Pada Jumat (31/7/2026), Tim Sembilan menggeledah rumah Febrie Adriansyah yang beralamat di Jl Radio I Nomor 15, Kelurahan Kramat Pela, Kecamatan Kebayoran Baru, Jakarta Selatan. Penggeledahan oleh tim yang dibentuk khusus oleh Kejaksaan Agung (Kejagung) untuk mengusut perkara dugaan korupsi dan pencucian uang yang menyeret Febrie itu, dilaksanakan mulai pukul 18.30 WIB sampai dengan 21.30 WIB.

Dalam penggeledahan itu, penyidik menyita sejumlah dokumen.
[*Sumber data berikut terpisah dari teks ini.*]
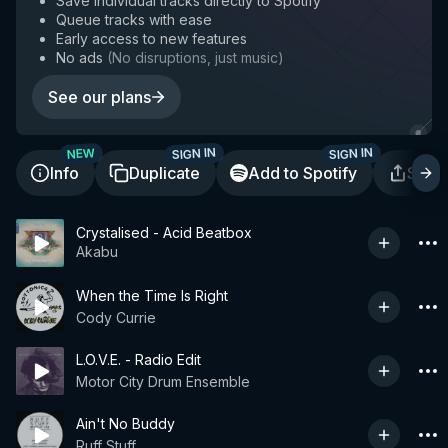
Save individual tracks directly to Spotify
Queue tracks with ease
Early access to new features
No ads
(
No disruptions, just music
)
See our plans
SIGN IN
SIGN IN
NEW
Info
Duplicate
Add to Spotify
Shar
Crystalised - Acid Beatbox
Akabu
When the Time Is Right
Cody Currie
L.O.V.E. - Radio Edit
Motor City Drum Ensemble
Ain't No Buddy
Ruff Stuff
Kejagung menyebut dokumen itu berkaitan dengan kasus Febrie Adriansyah. Dokumen tersebut digunakan sebagai alat bukti yang memperkuat konstruksi perkara yang kini tengah dibangun penyidik.

Namun, penggeledahan yang telah dinanti-nanti itu seolah berakhir antiklimaks. Sebab, sekitar tiga pekan sebelumnya, persisnya pada Rabu (8/7/2026), rumah tersebut diinformasikan merupakan salah satu lokasi yang juga hendak digeledah oleh Korps Pemberantasan Tindak Pidana Korupsi (Kortastipidkor) Polri.

Saat itu, rumah Febrie dijaga puluhan prajurit TNI. Tidak hanya prajurit TNI, para jaksa yang menjadi bawahan Febrie pun mendatangi rumah tersebut. Namun, hingga berganti hari, tidak ada penggeledahan di sana.

Pada saat yang sama, kepolisian menemukan uang dan emas dalam jumlah fantastis di beberapa lokasi lain. Di Kafe de’Clan Signature, penyidik kepolisian menemukan uang mencapai Rp 60 miliar. Adapun di rumah Febrie di Parahyangan, Sentul, Bogor, penyidik kepolisian menemukan uang Rp 476 miliar dan emas 74 kilogram (kg).

Dalam penggeledahan di Sentul, penyidik menemukan sebuah brankas terkunci. Kemudian, setelah brankas dibuka, di dalamnya terdapat tujuh koper. Dalam koper tersebut, ditemukan emas batangan seberat 74 kilogram dan uang 4.767.300 dolar AS dan 14.083.800 dolar Singapura dan uang Rp 100 juta dengan nilai keseluruhan mencapai Rp 476 miliar.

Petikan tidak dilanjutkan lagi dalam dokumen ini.